• What the task requires:
Quote every entry word for word.

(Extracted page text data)

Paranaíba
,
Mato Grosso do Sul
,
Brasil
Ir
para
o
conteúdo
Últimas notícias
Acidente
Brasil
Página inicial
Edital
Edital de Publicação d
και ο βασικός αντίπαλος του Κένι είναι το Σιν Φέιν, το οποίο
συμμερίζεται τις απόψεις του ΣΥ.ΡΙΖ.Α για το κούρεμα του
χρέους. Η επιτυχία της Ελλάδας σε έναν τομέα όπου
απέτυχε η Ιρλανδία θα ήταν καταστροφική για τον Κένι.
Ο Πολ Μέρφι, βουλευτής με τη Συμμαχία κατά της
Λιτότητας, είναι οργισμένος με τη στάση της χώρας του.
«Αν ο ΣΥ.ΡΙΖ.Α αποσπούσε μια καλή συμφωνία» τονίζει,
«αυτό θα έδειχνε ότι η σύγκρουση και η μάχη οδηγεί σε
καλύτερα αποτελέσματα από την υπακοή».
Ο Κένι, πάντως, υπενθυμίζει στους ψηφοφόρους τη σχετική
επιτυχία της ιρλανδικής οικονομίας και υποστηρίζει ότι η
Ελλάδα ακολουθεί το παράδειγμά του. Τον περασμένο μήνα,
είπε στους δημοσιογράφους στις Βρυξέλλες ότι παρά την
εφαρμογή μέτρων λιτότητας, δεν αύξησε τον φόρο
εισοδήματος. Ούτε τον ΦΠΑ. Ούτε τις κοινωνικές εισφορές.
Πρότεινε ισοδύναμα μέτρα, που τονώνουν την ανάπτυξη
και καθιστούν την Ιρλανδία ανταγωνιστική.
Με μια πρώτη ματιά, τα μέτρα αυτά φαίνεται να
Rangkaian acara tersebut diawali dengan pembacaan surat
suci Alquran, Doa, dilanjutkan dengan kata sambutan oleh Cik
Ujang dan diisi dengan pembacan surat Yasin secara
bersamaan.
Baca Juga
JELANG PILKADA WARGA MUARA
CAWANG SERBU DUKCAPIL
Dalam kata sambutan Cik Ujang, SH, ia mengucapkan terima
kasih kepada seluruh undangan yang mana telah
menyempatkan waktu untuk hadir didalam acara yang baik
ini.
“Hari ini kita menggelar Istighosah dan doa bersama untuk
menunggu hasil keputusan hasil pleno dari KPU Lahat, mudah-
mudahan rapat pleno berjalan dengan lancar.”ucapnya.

• Written solution:
Paranaíba
,
Mato Grosso do Sul
,
Brasil
Ir
para
o
conteúdo
Últimas notícias
Acidente
Brasil
Página inicial
Edital
Edital de Publicação d
και ο βασικός αντίπαλος του Κένι είναι το Σιν Φέιν, το οποίο
συμμερίζεται τις απόψεις του ΣΥ.ΡΙΖ.Α για το κούρεμα του
χρέους. Η επιτυχία της Ελλάδας σε έναν τομέα όπου
απέτυχε η Ιρλανδία θα ήταν καταστροφική για τον Κένι.
Ο Πολ Μέρφι, βουλευτής με τη Συμμαχία κατά της
Λιτότητας, είναι οργισμένος με τη στάση της χώρας του.
«Αν ο ΣΥ.ΡΙΖ.Α αποσπούσε μια καλή συμφωνία» τονίζει,
«αυτό θα έδειχνε ότι η σύγκρουση και η μάχη οδηγεί σε
καλύτερα αποτελέσματα από την υπακοή».
Ο Κένι, πάντως, υπενθυμίζει στους ψηφοφόρους τη σχετική
επιτυχία της ιρλανδικής οικονομίας και υποστηρίζει ότι η
Ελλάδα ακολουθεί το παράδειγμά του. Τον περασμένο μήνα,
είπε στους δημοσιογράφους στις Βρυξέλλες ότι παρά την
εφαρμογή μέτρων λιτότητας, δεν αύξησε τον φόρο
εισοδήματος. Ούτε τον ΦΠΑ. Ούτε τις κοινωνικές εισφορές.
Πρότεινε ισοδύναμα μέτρα, που τονώνουν την ανάπτυξη
και καθιστούν την Ιρλανδία ανταγωνιστική.
Με μια πρώτη ματιά, τα μέτρα αυτά φαίνεται να
Rangkaian acara tersebut diawali dengan pembacaan surat
suci Alquran, Doa, dilanjutkan dengan kata sambutan oleh Cik
Ujang dan diisi dengan pembacan surat Yasin secara
bersamaan.
Baca Juga
JELANG PILKADA WARGA MUARA
CAWANG SERBU DUKCAPIL
Dalam kata sambutan Cik Ujang, SH, ia mengucapkan terima
kasih kepada seluruh undangan yang mana telah
menyempatkan waktu untuk hadir didalam acara yang baik
ini.
“Hari ini kita menggelar Istighosah dan doa bersama untuk
menunggu hasil keputusan hasil pleno dari KPU Lahat, mudah-
mudahan rapat pleno berjalan dengan lancar.”ucapnya.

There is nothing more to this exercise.